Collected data
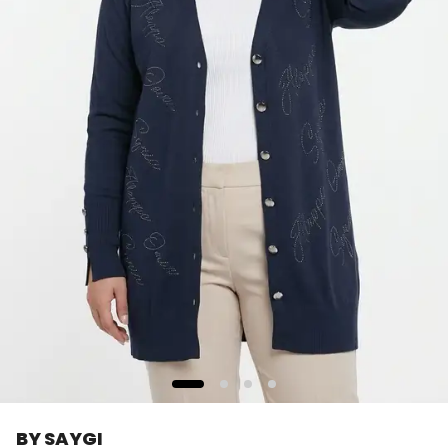
BY SAYGI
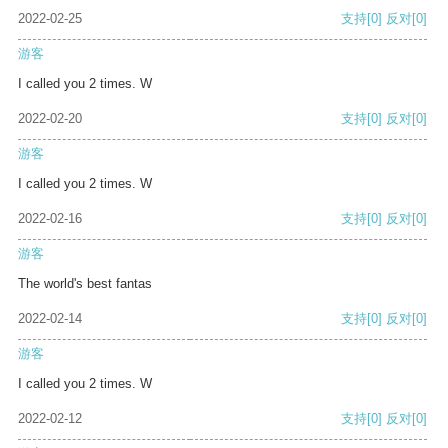
2022-02-25
支持
[0]
反对
[0]
游客
I called you 2 times. W
2022-02-20
支持
[0]
反对
[0]
游客
I called you 2 times. W
2022-02-16
支持
[0]
反对
[0]
游客
The world's best fantas
2022-02-14
支持
[0]
反对
[0]
游客
I called you 2 times. W
2022-02-12
支持
[0]
反对
[0]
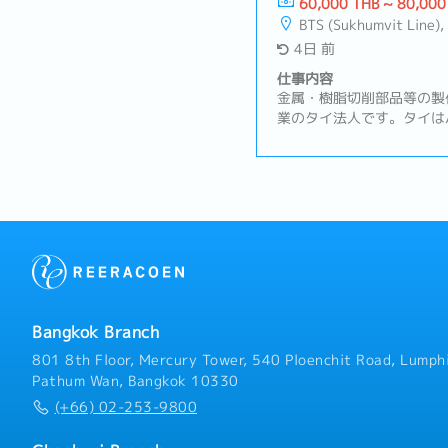
60,000 THB ~ 80,000
件の交渉・受注後の各種手
BTS (Sukhumvit Line),
品までの進行管理）・顧客
4日 前
ォローアップ・与信申請お
部署と顧客間の調整業務・
仕事内容
満足度の維持・向上および
金属・樹脂切削部品等の製
業のタイ法人です。タイは
及びタイ周辺諸国での事業
して機能しているBOI取
既存顧客（日系の半導体製
業を行っていただきます。
体製造装置向けの加工部品
期、在庫の管理・案件ごと
ラブルの一次対応および社
（日本、中国）との調整業
調整・情報の取りまとめお
サポート・仕入先との納期
Bangkok Branch
④顧客対応サポート・顧客
答、仕様確認・営業マネー
801 8th Floor, Mercury Tower, 540 Ploenchit Road, Lumphi
Pathum Wan, Bangkok 10330
(+66) 02-253-9800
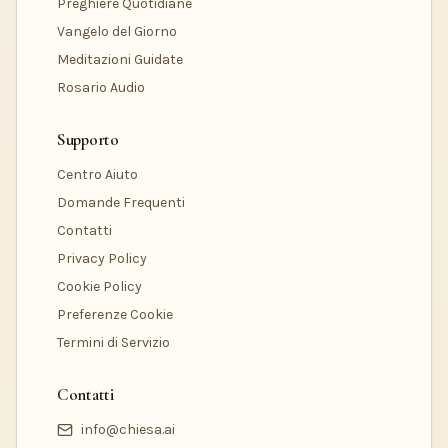
Preghiere Quotidiane
Vangelo del Giorno
Meditazioni Guidate
Rosario Audio
Supporto
Centro Aiuto
Domande Frequenti
Contatti
Privacy Policy
Cookie Policy
Preferenze Cookie
Termini di Servizio
Contatti
info@chiesa.ai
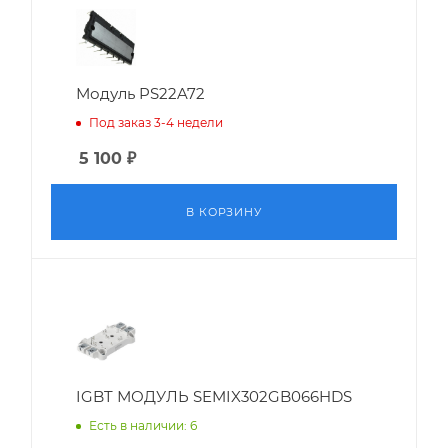
Модуль PS22A72
Под заказ 3-4 недели
5 100
₽
В КОРЗИНУ
IGBT МОДУЛЬ SEMIX302GB066HDS
Есть в наличии: 6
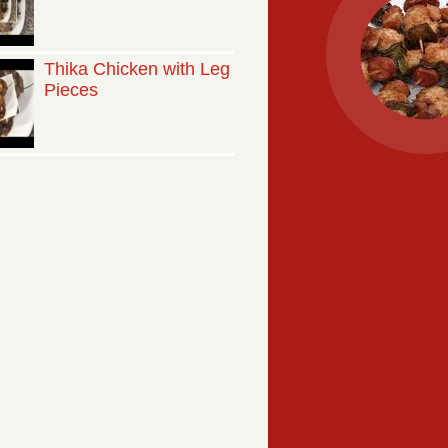
Thika Chicken with Leg
Pieces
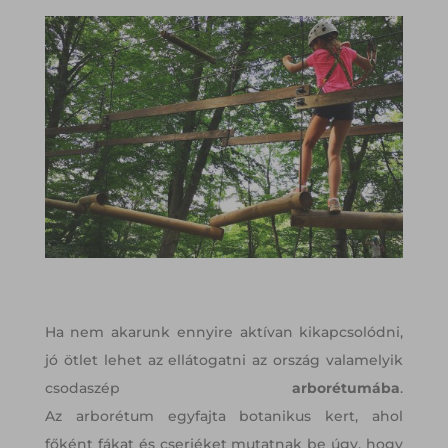
Ha nem akarunk ennyire aktívan kikapcsolódni,
jó ötlet lehet az ellátogatni az ország valamelyik
csodaszép
arborétumába
.
Az arborétum egyfajta botanikus kert, ahol
főként fákat és cserjéket mutatnak be úgy, hogy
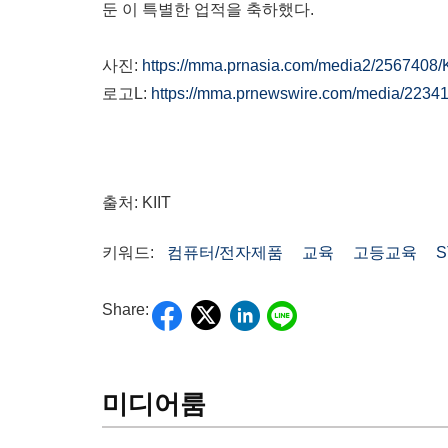
둔 이 특별한 업적을 축하했다.
사진:
https://mma.prnasia.com/media2/2567408/
로고L:
https://mma.prnewswire.com/media/2234
출처: KIIT
키워드:
컴퓨터/전자제품
교육
고등교육
S
Share:
미디어룸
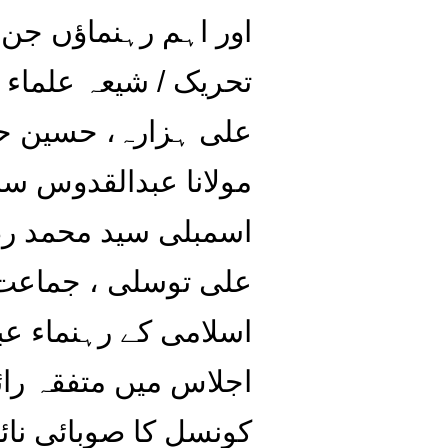
اور اہم رہنماؤں جن 
تحریک / شیعہ علماء
علی ہزارہ، حسین حب
مولانا عبدالقدوس سا
اسمبلی سید محمد رضا
علی توسلی ، جماعت 
اسلامی کے رہنماء عب
اجلاس میں متفقہ را
کونسل کا صوبائی نائ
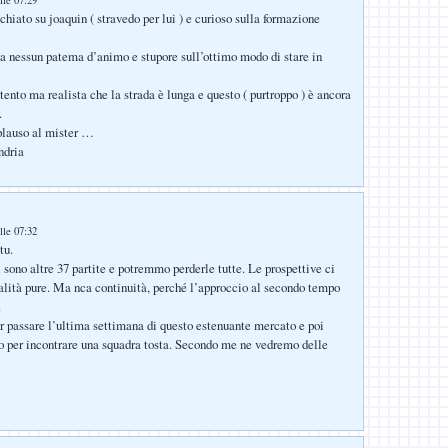
lle 07:29
chiato su joaquin ( stravedo per lui ) e curioso sulla formazione
ta nessun patema d’animo e stupore sull’ottimo modo di stare in
tento ma realista che la strada è lunga e questo ( purtroppo ) è ancora
.
 plauso al mister …
ndria
lle 07:32
tu.
i sono altre 37 partite e potremmo perderle tutte. Le prospettive ci
ialità pure. Ma nca continuità, perché l’approccio al secondo tempo
.
 passare l’ultima settimana di questo estenuante mercato e poi
 per incontrare una squadra tosta. Secondo me ne vedremo delle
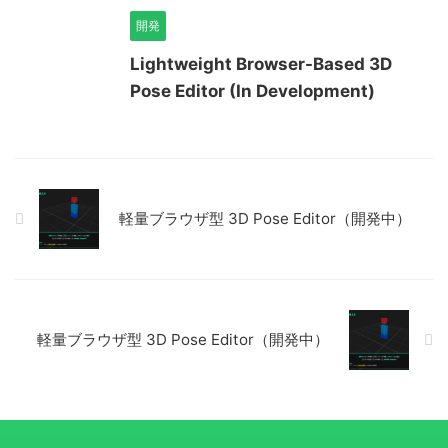
開発
Lightweight Browser-Based 3D
Pose Editor (In Development)
軽量ブラウザ型 3D Pose Editor（開発中）
軽量ブラウザ型 3D Pose Editor（開発中）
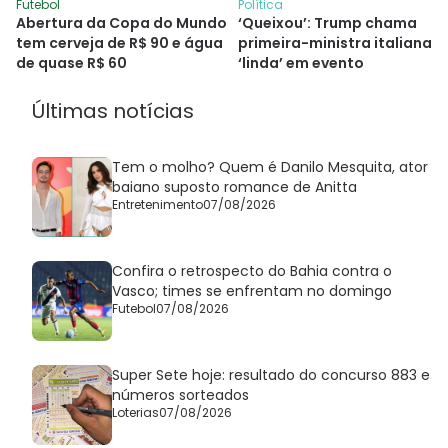
Futebol
Política
Abertura da Copa do Mundo
‘Queixou’: Trump chama
tem cerveja de R$ 90 e água
primeira-ministra italiana d
de quase R$ 60
‘linda’ em evento
Últimas notícias
Tem o molho? Quem é Danilo Mesquita, ator
baiano suposto romance de Anitta
Entretenimento
07/08/2026
Confira o retrospecto do Bahia contra o
Vasco; times se enfrentam no domingo
Futebol
07/08/2026
Super Sete hoje: resultado do concurso 883 e
números sorteados
Loterias
07/08/2026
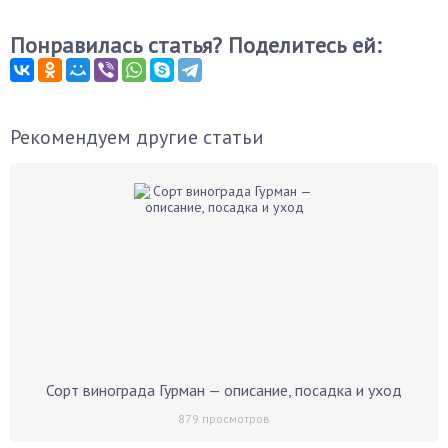
Понравилась статья? Поделитесь ей:
Рекомендуем другие статьи
Сорт винограда Гурман — описание, посадка и уход
879
просмотров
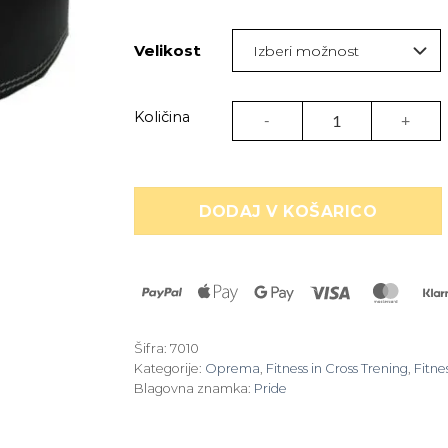
je
je:
bila:
19,9
Velikost
21,95 €.
Usnjeni pas za dvigovanje utež
Količina
DODAJ V KOŠARICO
PayPal
Apple
Google
Visa
Maste
Pay
Pay
Šifra:
7010
Kategorije:
Oprema
,
Fitness in Cross Trening
,
Fitne
Blagovna znamka:
Pride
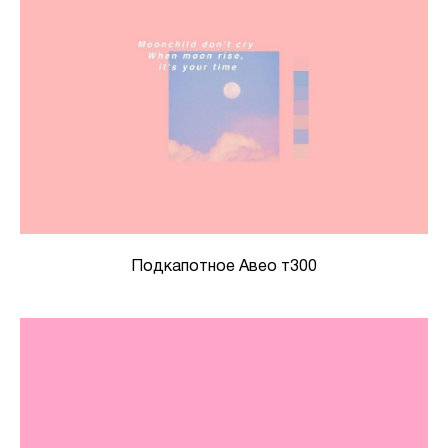
Подкапотное Авео т300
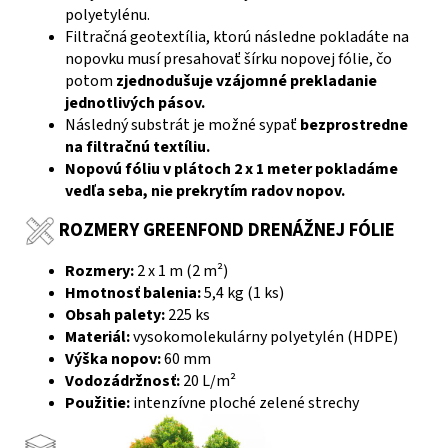
polyetylénu.
Filtračná geotextília, ktorú následne pokladáte na
nopovku musí presahovať šírku nopovej fólie, čo
potom
zjednodušuje vzájomné prekladanie
jednotlivých pásov.
Následný substrát je možné sypať
bezprostredne
na filtračnú textíliu.
Nopovú fóliu v plátoch 2 x 1 meter pokladáme
vedľa seba, nie prekrytím radov nopov.
ROZMERY GREENFOND DRENÁŽNEJ FÓLIE
Rozmery:
2 x 1 m (2 m²)
Hmotnosť balenia:
5,4 kg (1 ks)
Obsah palety:
225 ks
Materiál:
vysokomolekulárny polyetylén (HDPE)
Výška nopov:
60 mm
Vodozádržnosť:
20 L/m²
Použitie:
intenzívne ploché zelené strechy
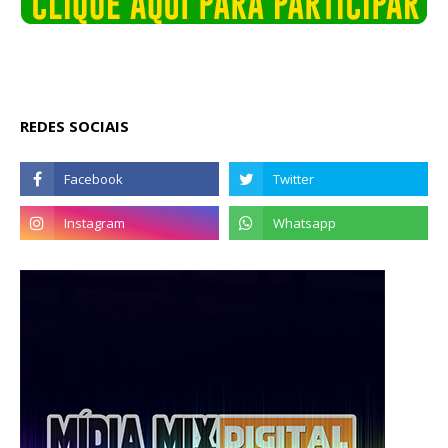
REDES SOCIAIS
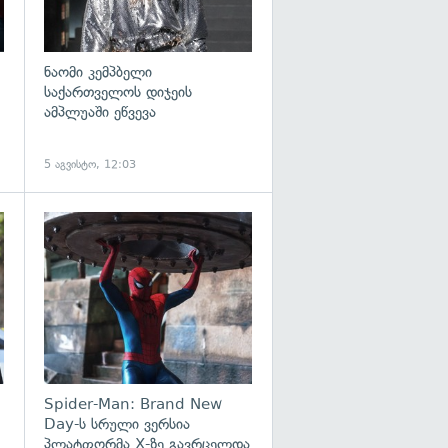
ნაომი კემპბელი
საქართველოს დიჯეის
ამპლუაში ეწვევა
5 აგვისტო, 12:03
გადახედვა
გადახედვა
Spider-Man: Brand New
Day-ს სრული ვერსია
პლატფორმა X-ზე გავრცელდა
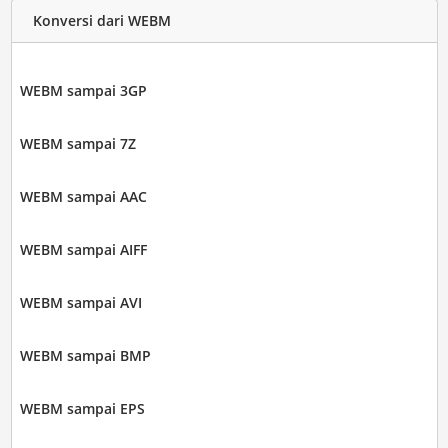
Konversi dari WEBM
WEBM sampai 3GP
WEBM sampai 7Z
WEBM sampai AAC
WEBM sampai AIFF
WEBM sampai AVI
WEBM sampai BMP
WEBM sampai EPS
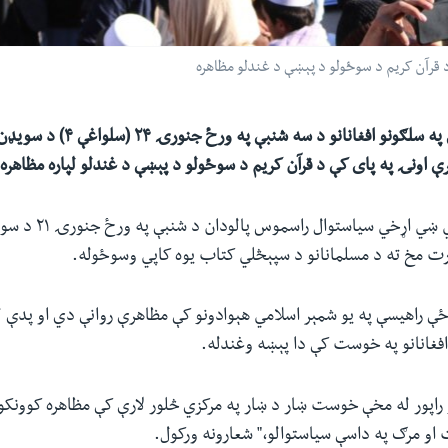
قرآن کریم د سوځولو د پېښې د غندلو مظاهره
په خوست ښار کې په سلګونو افغانانو د سه شنب
ې اونۍ په پای کې د قرآن کریم د سوځولو د پېښې د غندلو لپاره مظاهره 
ډنمارکي - سویډني ښي اړخي 
رت مخ ته د مسلمانانو د سپېڅلي کتاب یوه کاپي وسوځوله.
ځې راهیسې په یو شمېر اسلامي هېوادونو کې مظاهرې روانې دي او پدې ل
افغانانو په خوست کې دا پېښه وغندله.
راپور له مخې خوست ښار د ښار په مرکزي څلور لارې کې مظاهره کوونکو
و مرګ په داسې سیاستوالو،" شعارونه ورکول.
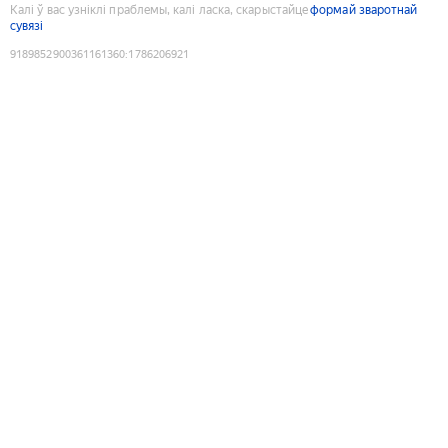
Калі ў вас узніклі праблемы, калі ласка, скарыстайце
формай зваротнай
сувязі
9189852900361161360
:
1786206921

PROBLEM TO SOLVE:
Each line above should be written out again exactly, and no picture should appear in the copy.

EXERCISE OUTPUT:
BY SAYGI
2022-02-25
支持
[0]
反对
[0]
游客
I called you 2 times. W
2022-02-20
支持
[0]
反对
[0]
游客
I called you 2 times. W
2022-02-16
支持
[0]
反对
[0]
游客
The world's best fantas
2022-02-14
支持
[0]
反对
[0]
游客
I called you 2 times. W
2022-02-12
支持
[0]
反对
[0]
60,000 THB ~ 80,000
件の交渉・受注後の各種手
BTS (Sukhumvit Line),
品までの進行管理）・顧客
4日 前
ォローアップ・与信申請お
部署と顧客間の調整業務・
仕事内容
満足度の維持・向上および
金属・樹脂切削部品等の製
業のタイ法人です。タイは
及びタイ周辺諸国での事業
して機能しているBOI取
既存顧客（日系の半導体製
業を行っていただきます。
体製造装置向けの加工部品
期、在庫の管理・案件ごと
ラブルの一次対応および社
（日本、中国）との調整業
調整・情報の取りまとめお
サポート・仕入先との納期
Bangkok Branch
④顧客対応サポート・顧客
答、仕様確認・営業マネー
801 8th Floor, Mercury Tower, 540 Ploenchit Road, Lumphi
Pathum Wan, Bangkok 10330
(+66) 02-253-9800
Preghiere Quotidiane
Vangelo del Giorno
Meditazioni Guidate
Rosario Audio
Supporto
Centro Aiuto
Domande Frequenti
Contatti
Privacy Policy
Cookie Policy
Preferenze Cookie
Termini di Servizio
Contatti
info@chiesa.ai
Модуль PS22A72
Под заказ 3-4 недели
5 100
₽
В КОРЗИНУ
IGBT МОДУЛЬ SEMIX302GB066HDS
Есть в наличии: 6
Thika Chicken with Leg
Pieces
Ha nem akarunk ennyire aktívan kikapcsolódni,
jó ötlet lehet az ellátogatni az ország valamelyik
csodaszép
arborétumába
.
Az arborétum egyfajta botanikus kert, ahol
főként fákat és cserjéket mutatnak be úgy, hogy
둔 이 특별한 업적을 축하했다.
사진:
https://mma.prnasia.com/media2/2567408/
로고L:
https://mma.prnewswire.com/media/2234
출처: KIIT
키워드:
컴퓨터/전자제품
교육
고등교육
S
Share:
미디어룸
اور اہم رہنماؤں جن 
تحریک / شیعہ علماء
علی ہزارہ، حسین حب
مولانا عبدالقدوس سا
اسمبلی سید محمد رضا
علی توسلی ، جماعت 
اسلامی کے رہنماء عب
اجلاس میں متفقہ را
کونسل کا صوبائی نائ
lle 07:29
chiato su joaquin ( stravedo per lui ) e curioso sulla formazione
ta nessun patema d’animo e stupore sull’ottimo modo di stare in
tento ma realista che la strada è lunga e questo ( purtroppo ) è ancora
.
 plauso al mister …
ndria
lle 07:32
tu.
i sono altre 37 partite e potremmo perderle tutte. Le prospettive ci
ialità pure. Ma nca continuità, perché l’approccio al secondo tempo
.
 passare l’ultima settimana di questo estenuante mercato e poi
 per incontrare una squadra tosta. Secondo me ne vedremo delle
開発
Lightweight Browser-Based 3D
Pose Editor (In Development)
軽量ブラウザ型 3D Pose Editor（開発中）
軽量ブラウザ型 3D Pose Editor（開発中）
Futebol
Política
Abertura da Copa do Mundo
‘Queixou’: Trump chama
tem cerveja de R$ 90 e água
primeira-ministra italiana d
de quase R$ 60
‘linda’ em evento
Últimas notícias
Tem o molho? Quem é Danilo Mesquita, ator
baiano suposto romance de Anitta
Entretenimento
07/08/2026
Confira o retrospecto do Bahia contra o
Vasco; times se enfrentam no domingo
Futebol
07/08/2026
Super Sete hoje: resultado do concurso 883 e
números sorteados
Loterias
07/08/2026
Понравилась статья? Поделитесь ей:
Рекомендуем другие статьи
Сорт винограда Гурман — описание, посадка и уход
879
просмотров
je
je:
bila:
19,9
Velikost
21,95 €.
Usnjeni pas za dvigovanje utež
Količina
DODAJ V KOŠARICO
PayPal
Apple
Google
Visa
Maste
Pay
Pay
Šifra:
7010
Kategorije:
Oprema
,
Fitness in Cross Trening
,
Fitne
Blagovna znamka:
Pride
Подкапотное Авео т300
polyetylénu.
Filtračná geotextília, ktorú následne pokladáte na
nopovku musí presahovať šírku nopovej fólie, čo
potom
zjednodušuje vzájomné prekladanie
jednotlivých pásov.
Následný substrát je možné sypať
bezprostredne
na filtračnú textíliu.
Nopovú fóliu v plátoch 2 x 1 meter pokladáme
vedľa seba, nie prekrytím radov nopov.
ROZMERY GREENFOND DRENÁŽNEJ FÓLIE
Rozmery:
2 x 1 m (2 m²)
Hmotnosť balenia:
5,4 kg (1 ks)
Obsah palety:
225 ks
Materiál:
vysokomolekulárny polyetylén (HDPE)
Výška nopov:
60 mm
Vodozádržnosť:
20 L/m²
Použitie:
intenzívne ploché zelené strechy
REDES SOCIAIS
ნაომი კემპბელი
საქართველოს დიჯეის
ამპლუაში ეწვევა
5 აგვისტო, 12:03
გადახედვა
გადახედვა
Spider-Man: Brand New
Day-ს სრული ვერსია
პლატფორმა X-ზე გავრცელდა
Konversi dari WEBM
WEBM sampai 3GP
WEBM sampai 7Z
WEBM sampai AAC
WEBM sampai AIFF
WEBM sampai AVI
WEBM sampai BMP
WEBM sampai EPS
قرآن کریم د سوځولو د پېښې د غندلو مظاهره
په خوست ښار کې په سلګونو افغانانو د سه شنب
ې اونۍ په پای کې د قرآن کریم د سوځولو د پېښې د غندلو لپاره مظاهره 
ډنمارکي - سویډني ښي اړخي 
رت مخ ته د مسلمانانو د سپېڅلي کتاب یوه کاپي وسوځوله.
ځې راهیسې په یو شمېر اسلامي هېوادونو کې مظاهرې روانې دي او پدې ل
افغانانو په خوست کې دا پېښه وغندله.
راپور له مخې خوست ښار د ښار په مرکزي څلور لارې کې مظاهره کوونکو
و مرګ په داسې سیاستوالو،" شعارونه ورکول.
Калі ў вас узніклі праблемы, калі ласка, скарыстайце
формай зваротнай
сувязі
9189852900361161360
:
1786206921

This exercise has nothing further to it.